"Parmakla gösterilen en büyük bir dâhi, ancak umumî bir istidadı ihya ve umumî bir hasleti ikaz ve umumî bir hissi inkişaf ettirebilir." İzah eder misiniz?
Değerli Kardeşimiz;
"Dördüncü nükte: Evet, tehditlerle, korkularla, hilelerle efkâr-ı âmmeyi başka bir mecrâya çevirtmek mümkün olur. Fakat tesiri cüz'îdir, sathîdir, muvakkat olur. Muhakeme-i akliyeyi az bir zamanda kapatabilir."

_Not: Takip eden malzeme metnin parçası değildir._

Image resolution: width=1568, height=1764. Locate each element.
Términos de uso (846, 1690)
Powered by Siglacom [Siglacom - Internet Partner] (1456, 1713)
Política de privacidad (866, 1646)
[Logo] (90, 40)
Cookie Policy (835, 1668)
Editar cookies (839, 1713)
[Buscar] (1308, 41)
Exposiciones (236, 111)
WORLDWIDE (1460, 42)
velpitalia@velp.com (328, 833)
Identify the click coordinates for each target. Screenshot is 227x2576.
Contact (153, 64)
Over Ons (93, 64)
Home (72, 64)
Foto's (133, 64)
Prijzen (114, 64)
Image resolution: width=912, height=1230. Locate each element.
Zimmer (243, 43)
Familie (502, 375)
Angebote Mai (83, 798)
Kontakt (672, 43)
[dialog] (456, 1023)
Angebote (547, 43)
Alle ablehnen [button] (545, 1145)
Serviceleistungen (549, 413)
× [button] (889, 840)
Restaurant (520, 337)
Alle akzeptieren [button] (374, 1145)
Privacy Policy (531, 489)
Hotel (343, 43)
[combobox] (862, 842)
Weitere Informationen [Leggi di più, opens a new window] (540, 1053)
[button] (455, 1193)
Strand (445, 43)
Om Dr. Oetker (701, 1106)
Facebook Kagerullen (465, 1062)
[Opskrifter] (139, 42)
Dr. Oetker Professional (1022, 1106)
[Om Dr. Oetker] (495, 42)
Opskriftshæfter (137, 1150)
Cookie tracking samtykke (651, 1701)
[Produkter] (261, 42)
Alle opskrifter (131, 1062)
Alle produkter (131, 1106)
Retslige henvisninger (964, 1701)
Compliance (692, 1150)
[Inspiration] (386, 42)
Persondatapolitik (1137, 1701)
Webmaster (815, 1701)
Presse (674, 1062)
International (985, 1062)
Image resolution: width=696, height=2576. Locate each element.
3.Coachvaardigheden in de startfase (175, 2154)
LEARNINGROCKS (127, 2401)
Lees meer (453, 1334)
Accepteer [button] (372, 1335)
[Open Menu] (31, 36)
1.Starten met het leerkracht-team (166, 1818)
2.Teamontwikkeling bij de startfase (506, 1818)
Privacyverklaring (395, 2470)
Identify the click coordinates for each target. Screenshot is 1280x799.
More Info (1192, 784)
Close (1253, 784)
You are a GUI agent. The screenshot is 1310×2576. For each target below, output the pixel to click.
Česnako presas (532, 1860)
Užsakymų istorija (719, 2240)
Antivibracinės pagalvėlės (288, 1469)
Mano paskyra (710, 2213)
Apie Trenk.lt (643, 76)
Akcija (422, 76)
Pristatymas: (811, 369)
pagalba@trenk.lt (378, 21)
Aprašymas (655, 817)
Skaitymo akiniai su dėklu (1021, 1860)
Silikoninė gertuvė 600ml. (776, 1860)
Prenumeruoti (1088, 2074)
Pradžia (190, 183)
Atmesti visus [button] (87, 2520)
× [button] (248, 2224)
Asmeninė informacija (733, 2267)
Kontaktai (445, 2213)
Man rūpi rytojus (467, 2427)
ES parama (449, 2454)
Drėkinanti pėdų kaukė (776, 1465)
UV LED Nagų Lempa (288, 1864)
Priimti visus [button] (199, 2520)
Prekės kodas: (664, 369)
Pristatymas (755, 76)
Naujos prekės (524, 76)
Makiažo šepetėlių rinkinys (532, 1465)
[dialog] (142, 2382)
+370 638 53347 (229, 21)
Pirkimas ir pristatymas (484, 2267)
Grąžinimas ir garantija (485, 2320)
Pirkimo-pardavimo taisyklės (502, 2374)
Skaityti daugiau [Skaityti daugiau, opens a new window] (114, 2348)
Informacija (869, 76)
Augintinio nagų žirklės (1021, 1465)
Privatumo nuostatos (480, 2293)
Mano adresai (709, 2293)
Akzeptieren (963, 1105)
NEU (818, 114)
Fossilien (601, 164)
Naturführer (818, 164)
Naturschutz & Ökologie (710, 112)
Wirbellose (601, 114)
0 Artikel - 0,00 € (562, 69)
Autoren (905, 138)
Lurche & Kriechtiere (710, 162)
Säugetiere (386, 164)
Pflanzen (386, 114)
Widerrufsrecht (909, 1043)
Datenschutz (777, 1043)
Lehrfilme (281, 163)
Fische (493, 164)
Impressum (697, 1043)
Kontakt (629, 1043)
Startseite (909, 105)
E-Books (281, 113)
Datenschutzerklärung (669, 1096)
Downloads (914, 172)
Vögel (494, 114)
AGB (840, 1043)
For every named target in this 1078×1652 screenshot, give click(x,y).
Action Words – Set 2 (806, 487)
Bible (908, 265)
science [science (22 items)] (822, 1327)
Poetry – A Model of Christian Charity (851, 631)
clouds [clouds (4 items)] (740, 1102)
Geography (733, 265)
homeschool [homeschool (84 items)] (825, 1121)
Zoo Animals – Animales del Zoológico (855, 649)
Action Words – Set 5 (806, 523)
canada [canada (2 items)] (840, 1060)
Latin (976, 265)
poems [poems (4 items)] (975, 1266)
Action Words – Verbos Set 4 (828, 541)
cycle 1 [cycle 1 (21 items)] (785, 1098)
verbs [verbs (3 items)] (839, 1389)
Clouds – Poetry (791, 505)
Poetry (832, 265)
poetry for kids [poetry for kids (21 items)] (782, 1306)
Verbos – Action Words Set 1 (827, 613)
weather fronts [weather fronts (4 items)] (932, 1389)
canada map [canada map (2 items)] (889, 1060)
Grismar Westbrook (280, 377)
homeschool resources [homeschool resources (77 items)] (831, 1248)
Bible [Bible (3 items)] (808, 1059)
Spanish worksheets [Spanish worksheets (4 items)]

"Amma irşadıyla kalblerin derinliklerine kadar nüfuz etmek, hissiyatın en incelerini heyecana getirmek, istidatların inkişafına yol açmak, ahlâk-ı âliyeyi tesis ve alçak huyları imha ve izale etmek, cevher-i insaniyetten perdeyi kaldırıp hakikati teşhir etmek, hürriyet-i kelâma serbestî vermek, ancak şua-ı hakikatten muktebes harikulâde bir mucizedir."
"Evet, Asr-ı Saadetten evvelki zamanlarda kalb katılığı ve merhametsizlik öyle bir hadde baliğ olmuştu ki, kocaya vermekten âr ederek kızlarını diri diri toprağa gömerlerdi! Asr-ı Saadette İslâmiyetin doğurduğu merhamet, şefkat, insaniyet sayesinde, evvelce kızlarını gömerlerken müteessir olmayanlar, İslâmiyet dairesine girdikten sonra karıncaya bile ayak basmaz oldular. Acaba böyle ruhî, kalbî, vicdanî bir inkılâp hiçbir kanuna tatbik edilebilir mi? Bu nükteleri ceyb-i kalbine soktuktan sonra, bu noktalara da dikkat et:"
"1. Tarih-i âlemin şehadetiyle sabittir ki, parmakla gösterilen en büyük bir dâhi, ancak umumî bir istidadı ihya ve umumî bir hasleti ikaz ve umumî bir hissi inkişaf ettirebilir. Eğer böyle bir hissi de ikaz edememiş ise sa'yi hep hebâ olur..."(1)
Bir meselenin anlaşılabilmesi; ancak siyak ve sibak uyumunun takibi ile mümkündür. Bugünkü tabirle; konular ancak konu bütünlüğü ile anlaşılır. Üstad'ın yukarıda da ifade ettiği gibi; bir cemaatin fikrini korku ve hile vasıtası ile başka bir mecraya yani farklı bir fikre çevirmek; cüz’î, sathî ve geçicidir; küllî, derin ve daimî olamaz. Tehdit, cebir ve baskı ile insanların fikri ve muhakemesi çok kısa bir zaman iptal edilebilir.
Amma bir insan, umumî efkârı küllî, derin ve daimî olarak değiştiriyor ise; bu onun takati ve kudreti dâhilinde olamaz. Olsa olsa mu’cize eseri olur. Peygamber Efendimiz (asm)'in adetlerine mutaassıp ve vahşi bir cemiyeti; küllî, derin ve daimî olarak değiştirmesi ancak mu’cize ile izah edilebilir.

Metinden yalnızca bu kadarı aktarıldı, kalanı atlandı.